Alberto Eugenio Cardemil Herrera (born 1 November 1945) is a Chilean politician.

== Family and Early Life ==
He was born on 1 November 1945 in Chimbarongo. He is the son of Elba Herrera Muñoz and Ramón Cardemil Moraga, a prominent Chilean rodeo rider who, after winning seven national titles, became one of the country’s leading figures in the sport.

He is married to María Loreto Palacios Rodríguez and is the father of four children: Alberto, Juan Cristóbal, María Javiera, and Juan de Dios.

== Professional career ==
He completed his primary and secondary education at the Instituto San Martín, Hermanos Maristas of Curicó. He later entered the Faculty of Law at the Pontifical Catholic University of Chile in Santiago. In 1969, he qualified as a lawyer with the thesis Los sistemas de administración de la seguridad social (“Systems of Administration of Social Security”). In 1985, he completed a Master’s degree in Political Science at the University of Chile and the University of Salamanca in Spain, and also undertook advanced studies in economics and labor law.

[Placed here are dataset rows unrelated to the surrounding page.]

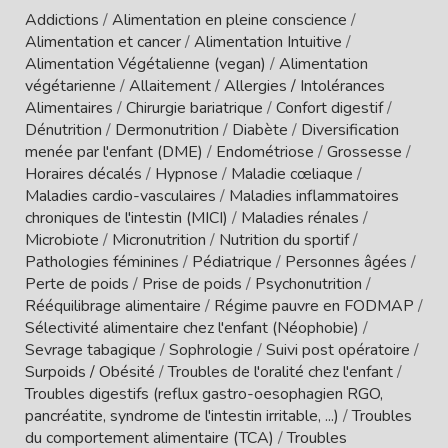
Addictions
/
Alimentation en pleine conscience
/
Alimentation et cancer
/
Alimentation Intuitive
/
Alimentation Végétalienne (vegan)
/
Alimentation
végétarienne
/
Allaitement
/
Allergies / Intolérances
Alimentaires
/
Chirurgie bariatrique
/
Confort digestif
/
Dénutrition
/
Dermonutrition
/
Diabète
/
Diversification
menée par l'enfant (DME)
/
Endométriose
/
Grossesse
/
Horaires décalés
/
Hypnose
/
Maladie cœliaque
/
Maladies cardio-vasculaires
/
Maladies inflammatoires
chroniques de l'intestin (MICI)
/
Maladies rénales
/
Microbiote
/
Micronutrition
/
Nutrition du sportif
/
Pathologies féminines
/
Pédiatrique
/
Personnes âgées
/
Perte de poids
/
Prise de poids
/
Psychonutrition
/
Rééquilibrage alimentaire
/
Régime pauvre en FODMAP
/
Sélectivité alimentaire chez l'enfant (Néophobie)
/
Sevrage tabagique
/
Sophrologie
/
Suivi post opératoire
/
Surpoids / Obésité
/
Troubles de l'oralité chez l'enfant
/
Troubles digestifs (reflux gastro-oesophagien RGO,
pancréatite, syndrome de l'intestin irritable, ...)
/
Troubles
du comportement alimentaire (TCA)
/
Troubles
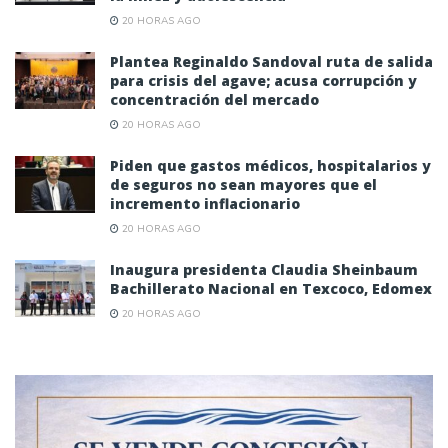
20 HORAS AGO
Plantea Reginaldo Sandoval ruta de salida
para crisis del agave; acusa corrupción y
concentración del mercado
20 HORAS AGO
Piden que gastos médicos, hospitalarios y
de seguros no sean mayores que el
incremento inflacionario
20 HORAS AGO
Inaugura presidenta Claudia Sheinbaum
Bachillerato Nacional en Texcoco, Edomex
20 HORAS AGO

Between 1969 and 1983, he practiced law in Curicó, Talca, and Santiago. At the same time, he engaged in agricultural activities in the areas of Curicó and Las Cabras (which he left in 1990) and held various public positions related to the agricultural sector. He also served as adviser to companies and business and labor organizations in the agricultural and industrial sectors, including the Chamber of Commerce and the Confederation of Agricultural Producers.

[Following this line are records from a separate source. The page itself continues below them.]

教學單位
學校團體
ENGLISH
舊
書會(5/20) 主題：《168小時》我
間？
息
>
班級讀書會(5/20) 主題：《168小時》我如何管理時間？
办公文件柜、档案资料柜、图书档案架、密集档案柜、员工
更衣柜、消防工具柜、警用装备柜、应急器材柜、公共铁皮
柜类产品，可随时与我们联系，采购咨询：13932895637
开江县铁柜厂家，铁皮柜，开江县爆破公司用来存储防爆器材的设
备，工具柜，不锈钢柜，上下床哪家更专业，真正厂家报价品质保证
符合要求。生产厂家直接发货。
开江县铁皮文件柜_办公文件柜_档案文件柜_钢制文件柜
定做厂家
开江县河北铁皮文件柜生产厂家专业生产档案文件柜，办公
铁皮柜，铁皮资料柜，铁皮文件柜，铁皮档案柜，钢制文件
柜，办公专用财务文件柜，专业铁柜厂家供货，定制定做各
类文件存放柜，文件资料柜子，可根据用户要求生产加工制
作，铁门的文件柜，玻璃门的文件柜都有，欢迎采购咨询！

Between 1978 and 1983, he was appointed vice president of the Private Development Corporation of Curicó (Corpride), and in 1989 he became its director. Between 1983 and 1985, he served as adviser to the Ministry of Agriculture. From 1985 to 1986, he was Executive Vice President of the Instituto de Desarrollo Agropecuario (INDAP).

In parallel with his parliamentary career, he taught at Diego Portales University and at the University of Arts, Sciences and Communication (UNIACC). He has also been a member of the weekly public opinion committee of the Consorcio Periodístico de Chile (COPESA) and a partner in the law firm Rodríguez, Cardemil y Uribe-Echeverría, Abogados y Cía. Ltda., founded in 1991.

== Political career ==
Between 1985 and 1989, he served as acting Undersecretary of Agriculture during the government of Augusto Pinochet. In 1986, under the same administration, he was appointed Undersecretary of the Interior for a three-year term. In that capacity, he publicly announced the results of the 1988 Chilean national plebiscite and represented the State during the visit of Pope John Paul II to Chile. In 1989, he was among the founders of National Renewal (RN).

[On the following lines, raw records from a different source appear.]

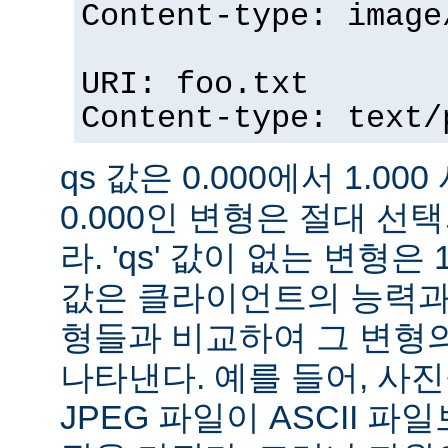
Content-type: image
URI: foo.txt
Content-type: text/
qs 값은 0.000에서 1.000
0.000인 변형은 절대 
라. 'qs' 값이 없는 변형은 
값은 클라이언트의 능력과
형들과 비교하여 그 변형의
나타낸다. 예를 들어, 사
JPEG 파일이 ASCII 파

After the return to democracy, he ran for the Senate representing the VII North Region in the 1989 parliamentary elections but was not elected.

Between 1990 and 1992, he was a member of his party’s Political Commission. In 1997, he was elected vice president and later, from 1998 to July 2001, president of National Renewal. During his leadership, he directed the party in the 1999 presidential election and the 2000 municipal elections. On 7 July 2005, he resigned from RN after his party colleague Sebastián Piñera was proclaimed presidential candidate.

He aligned himself with the Independent Democratic Union (UDI) and supported the presidential candidacy of Joaquín Lavín, Piñera’s direct competitor within the Alliance for Chile. Despite his resignation, he later supported Sebastián Piñera in the second round when he became the sole candidate of his political coalition. He remained independent until early November 2008, when he rejoined National Renewal.